Plus, the user wouldn’t have much recourse. Some would disable or delete the spyware, sure, but the users who can’t/dont aren’t going to get their money back from wherever they bought it (if they bought it at all) and they can’t call up Microsoft or Macromedia or whomever and complain about it.



I suppose a conspiracy minded individual could think that such infected pirated software count be introduced into the wild by software companies to discourage piracy. A more malicious version of polluting filesharing networks with files that look like popular songs, but aren’t (which I think is great, BTW).

Blogs as Newsgroups

I’ve had this blog for a few weeks and in the same time period, I’ve been experimenting with some RSS aggregators. This means that every hour, my computer makes a request to ten or twelve servers to get RSS feeds and lots and lots of computers make requests constantly to my web server for my RSS feed.



This strikes me as wasteful and inefficient. What if, instead, a blog’s RSS feed was treated like a newsgroup and hierarchically distributed? An ISP or a company or the same kinds of folks that run NNTP servers could run RSS servers which would periodically grab RSS files from individual blogs (or other upstream servers) and then pass on the changes to downstream servers and readers.



Blog URLs are easily turned into general-to-specific names for organization in this newsgroup-like world. Just invert the components of the hostname in the URL and keep the pathname as is: www.sklar.com/blog becomes com.sklar.www/blog. (Which I wish is how URLs were organized to begin with, but that’s another story.)



Even better, instead of individual blog/NNTP servers getting the RSS file from a blog, the blog can upload it to a server or a set of servers to get the process rolling. I know there are some ping services now that monitor changes, so that’s a step in the right direction.

PHP Panel at NYSIA Open Source SIG meeting

Adam, Chris, and I will be talking about PHP at the NYSIA Open Source SIG meeting on October 7.

Intro to PHP at the New School University

I am teaching “Introduction to PHP Programming” again this fall at the New School University.
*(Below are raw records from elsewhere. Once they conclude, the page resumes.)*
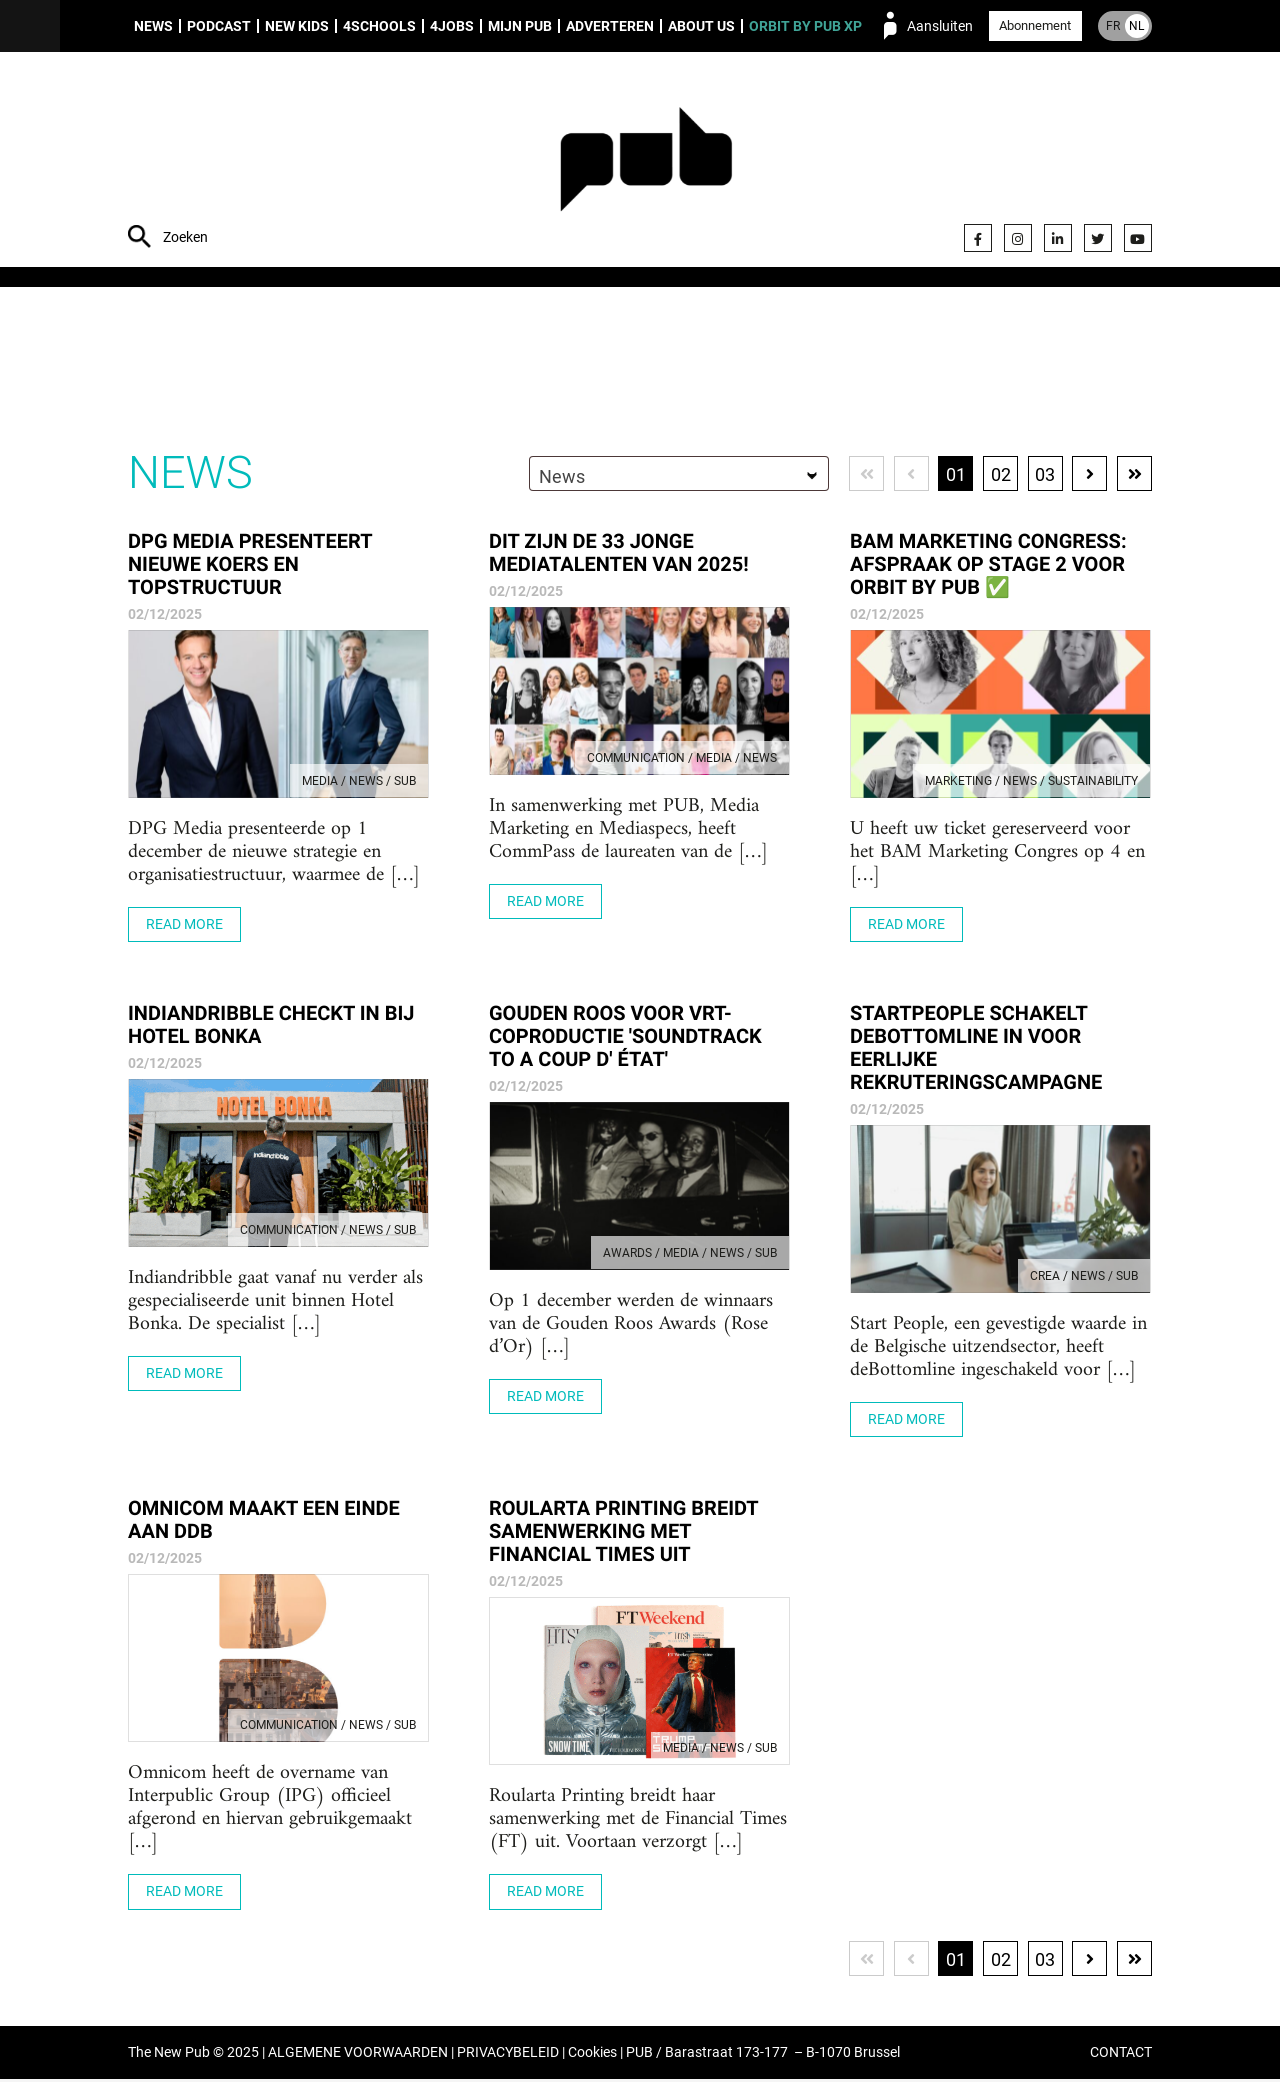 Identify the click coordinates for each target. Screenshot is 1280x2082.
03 (1045, 476)
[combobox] (677, 475)
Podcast (219, 26)
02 (1000, 476)
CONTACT (1121, 2055)
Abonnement (1035, 25)
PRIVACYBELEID (508, 2055)
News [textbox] (560, 478)
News (153, 26)
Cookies (592, 2055)
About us (701, 26)
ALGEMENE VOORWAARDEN (358, 2055)
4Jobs (452, 26)
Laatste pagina (1134, 475)
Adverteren (610, 26)
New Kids (297, 26)
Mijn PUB (520, 26)
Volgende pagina (1089, 475)
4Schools (379, 26)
The class will meet once a week on Wednesday evenings, beginning on September 17. If you’re in (or near) New York City, this is a great way to dive in to PHP. The first class starts with the basics of language syntax and by the end of the semester, you’ll be able to build a database-based web site.



You can get more info and sign up here:

–> http://kaplan.dialnsa.edu/register/index.cfm?deptcode=NCIC

Password Safe + Pageant

My preferred SSH client for Windows is PuTTY. One of the reasons why I like it is that it comes with an authentication agent, Pageant. When Pageant starts up, it loads up my SSH keys and prompts me for their passphrases. When I use PuTTY to SSH somewhere, if Pageant has an authorized key, it jumps in and supplies the right info so I don’t have to enter a password or a key phrase.



For storing passwords and other goodies, I use Password Safe. It’s a “vault” that stores information in a Blowfish-encrypted, passphrase protected file. When I need a password, I can run Password Safe and grab it.



While each of these tools are handy on their own, I would be even happier if I could put my SSH keys into Password Safe and have it do the authentication agent magic that makes Pageant so swell. I have very little experience with Win32 or MFC programming, so perhaps this would be a good project to learn on. Unless, among the hordes of sklar.com/blog readers, there is a Win32 whiz that wants to try…

BlueShoes PHP Syntax Exam

The BlueShoes PHP Syntax Exam is kind of fun. I did pretty well, but got some of the questions wrong involving array_merge() and unset() with references.

XML writing functions gone from SimpleXML extension

The two functions in PHP 5’s SimpleXML extension that let you write out an XML document, simplexml_save_document_file() and simplexml_save_document_string() were removed in rev 1.39 of simplexml.c. Why? Are they coming back?